I suppose its possible if you have issues with a septic or fertilizer (think farm or lawn) run off contamination issues... but if its above 1.0ppm that's above what the EPA has set for max contamination and I'd be in touch with whomever is responsible for your water. (link to EPA guidelines on Nitrites in tap water here)
If you live near enough to a pet store, perhaps take them a water sample and have them test. It seems odd to me that one is diluting and not the other.
09-11-2013, 06:25 AM #19
If you don't have ammonia that is a wonderful sign! Honestly I think the problem here is the test strips. I used test strips on my ten gallon a couple years ago when I first got it. They were crap. Possibly yours have been compromised by excess light exposure or just aren't all that accurate to begin with.
The pet store tests with strips too, I don't think they'll do anything for you that you haven't done for yourself. I'm not saying you can't trust them at all, but to change 40 gallons in a 55 gallon tank with no change to nitrites, doesn't make sense.

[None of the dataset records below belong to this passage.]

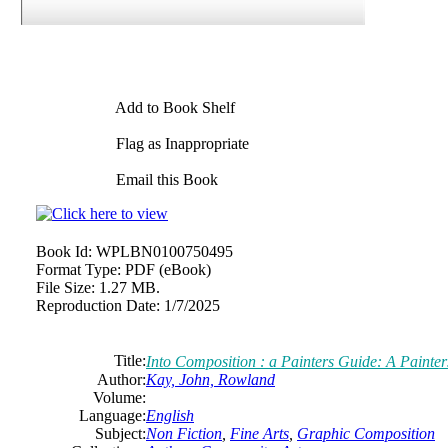
Add to Book Shelf
Flag as Inappropriate
Email this Book
Book Id:
WPLBN0100750495
Format Type:
PDF (eBook)
File Size:
1.27 MB.
Reproduction Date:
1/7/2025
Title:
Into Composition : a Painters Guide: A Painte
Author:
Kay, John, Rowland
Volume:
Language:
English
Subject:
Non Fiction
,
Fine Arts
,
Graphic Composition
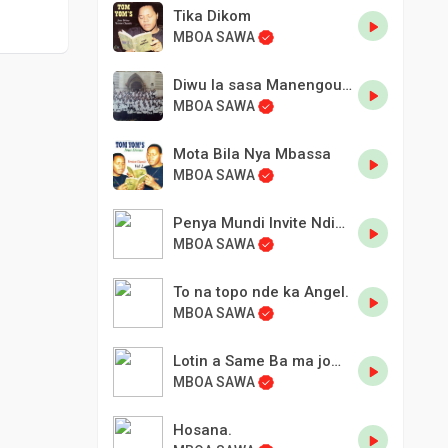
Tika Dikom
MBOA SAWA
Diwu la sasa Manengouba
MBOA SAWA
Mota Bila Nya Mbassa
MBOA SAWA
Penya Mundi Invite Ndine Mbassa maire de Douala.
MBOA SAWA
To na topo nde ka Angel.
MBOA SAWA
Lotin a Same Ba ma jombea.
MBOA SAWA
Hosana.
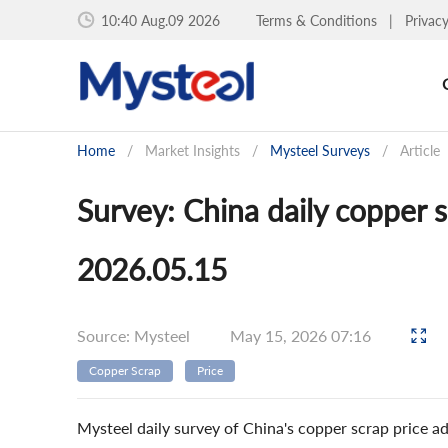
10:40 Aug.09 2026
Terms & Conditions
|
Privac
Home
/
Market Insights
/
Mysteel Surveys
/
Article
Survey: China daily copper 
2026.05.15
Source: Mysteel
May 15, 2026 07:16
Copper Scrap
Price
Mysteel daily survey of China's copper scrap price 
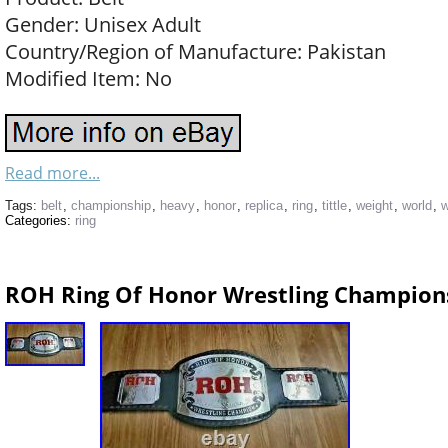
Gender: Unisex Adult
Country/Region of Manufacture: Pakistan
Modified Item: No
Read more...
Tags:
belt
,
championship
,
heavy
,
honor
,
replica
,
ring
,
tittle
,
weight
,
world
,
w
Categories:
ring
ROH Ring Of Honor Wrestling Champions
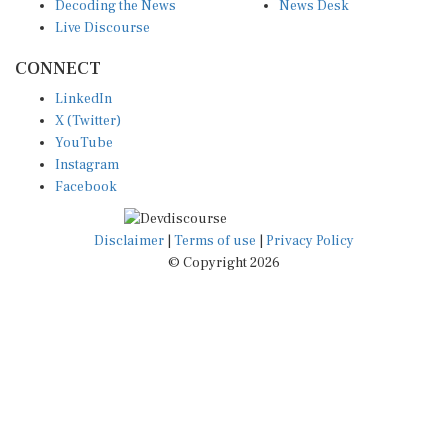
Decoding the News
News Desk
Live Discourse
CONNECT
LinkedIn
X (Twitter)
YouTube
Instagram
Facebook
Disclaimer
|
Terms of use
|
Privacy Policy
© Copyright 2026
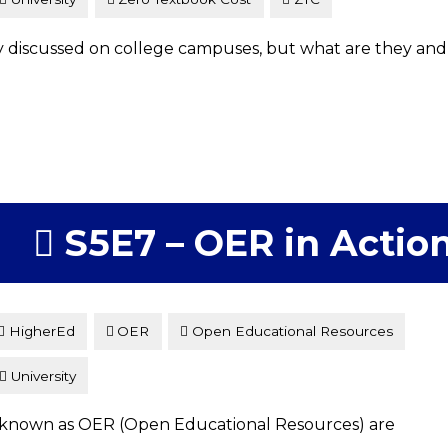
discussed on college campuses, but what are they and
S5E7 – OER in Actio
HigherEd
OER
Open Educational Resources
University
, known as OER (Open Educational Resources) are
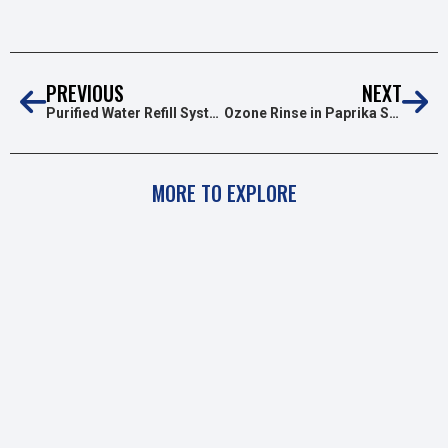
PREVIOUS
NEXT
Purified Water Refill Systems With Ozone
Ozone Rinse in Paprika Surface Disinfection
MORE TO EXPLORE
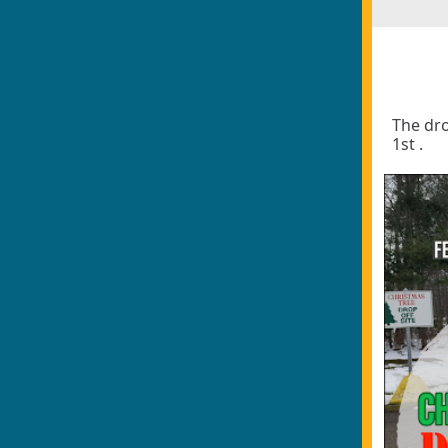
The dro
1st .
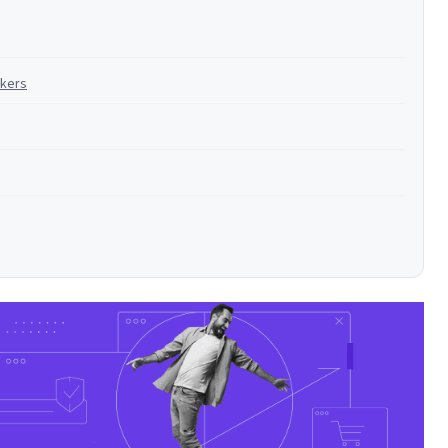
ckers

The EPA's maximum contaminant level goal for nitrite in drinking water is 1 ppm. So of you had 3 in your water from the faucet, I think you'd have a real concern.
I say get those test values for nitrite and nitrate with your master test kit.~Manna
120 gallon FW bowfront in progress
09-11-2013, 01:56 PM #20
Here is the AM update from my secret bunker in the desert:
Test strips still say 0 nitrates and 3 nitrites. I am on the road today and will not get back until this evening and won't be able to do a water change today.
1)I added Sachem Prime to the tank in the recommended dose to control the nitrites as I can't do the water change today.
2) Bought some floating plants for the tank. Have them quarantined for a few days to make sure they don't have snails. I got them from a big fish/aquarium store in downtown Phoenix and the dealer's tank didn't have any snails in it.
3) I tested the tap water with same strips, 0 nitrates/nitrites.
4) I will be getting a bigger hang on or cannister filter for the other tank and then use the spare hang on on the crazy out of control tank
5) Will order the API Master test kit on Friday after there is some $$ in the bank.
Am I going in the right direction?? Also, some of you have mentioned the cannister filters; here are my questions:
1) Inside or outside the 55 gal tank?
2) How noisy are they, (both tanks are in the living room)??
3) Am I ready for such a beast, or stick with hang on filters for now?
Thanks in advance for your help! I truly appreciate everyone's responses!!